A certain high school requires students to read several selected books. Among those books, there is one outstanding book titled "Flying Pig".

There are $$$N$$$ students, numbered from $$$1$$$ to $$$N$$$, who are planning to read this book. There are $$$M$$$ days in a semester. The library opens every day for the entire semester, and the book is available from the beginning of the semester. The $$$i$$$-th student will visit the library the first time on day $$$b_i$$$ and will visit again on day $$$b_i + a_i, b_i + 2 \cdot a_i,\dots,b_i + x \cdot a_i$$$ where $$$1 \leq x$$$ and $$$b_i + x \cdot a_i \leq M$$$.
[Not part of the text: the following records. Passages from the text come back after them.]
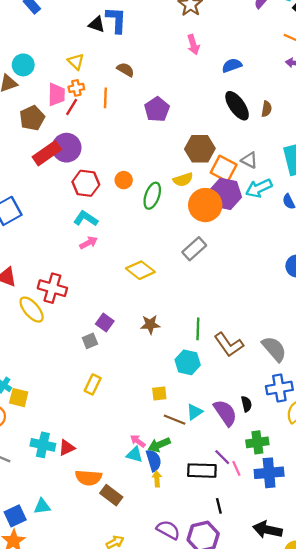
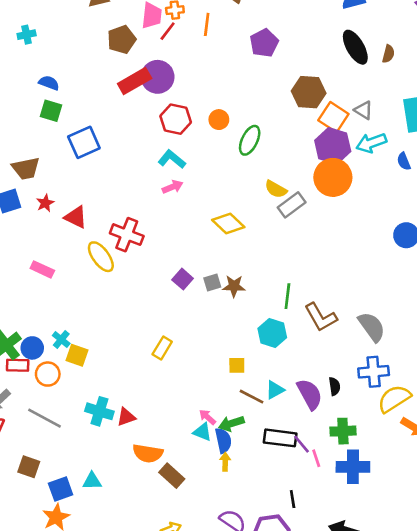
yellow semicircle: (183, 180) -> (276, 189), moved, turned 42
orange circle: (205, 205) -> (333, 177), moved
gray square: (90, 341) -> (212, 283), moved
black rectangle: (202, 471) -> (280, 438), moved

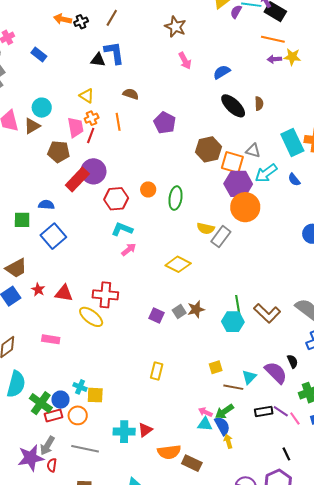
brown pentagon: (122, 40) -> (59, 152), turned -30
blue semicircle: (49, 83) -> (46, 205), moved
cyan hexagon: (272, 333) -> (233, 322), moved
black rectangle: (280, 438) -> (264, 411), size x0.7

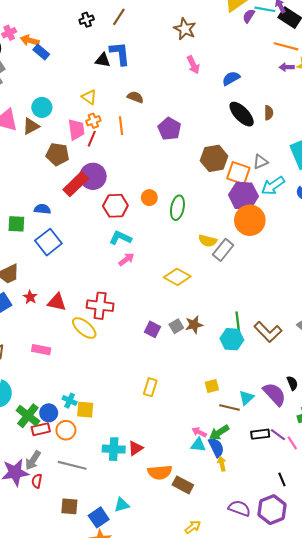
orange arrow: (63, 19) -> (30, 40), moved
gray triangle: (253, 151) -> (260, 162), turned -42

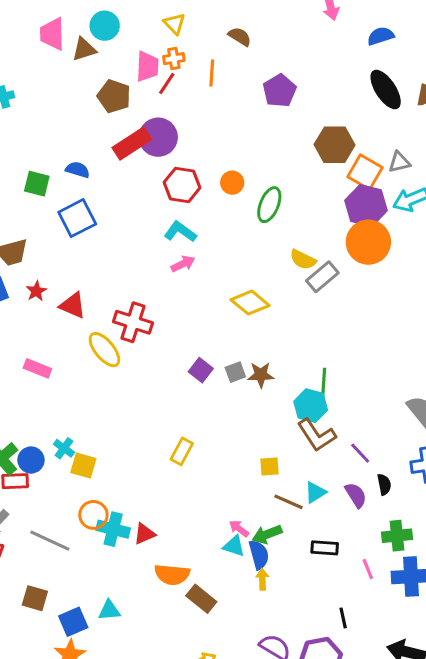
brown L-shape: (268, 332) -> (317, 435), moved
purple semicircle: (274, 394) -> (356, 495), size x0.7
orange circle: (66, 430) -> (93, 515), moved
purple line: (278, 435) -> (360, 453), moved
On day $$$d$$$, if a student visits the library and the book is available and the student has not read it before, the student borrows it and returns it exactly $$$c_i$$$ days later; that is, if the $$$i$$$-th student borrows the book on day $$$d$$$, it becomes available again on day $$$d + c_i$$$. If multiple students visit on the same day, the book is given to the student with the smallest number. A student may also borrow the book even if $$$d + c_i \gt M$$$, in which case the return is considered to happen after the $$$M$$$-th day.

For each student, print the day the student gets to borrow the book, or $$$-1$$$ if the student will not be able to borrow the book until the end of the semester.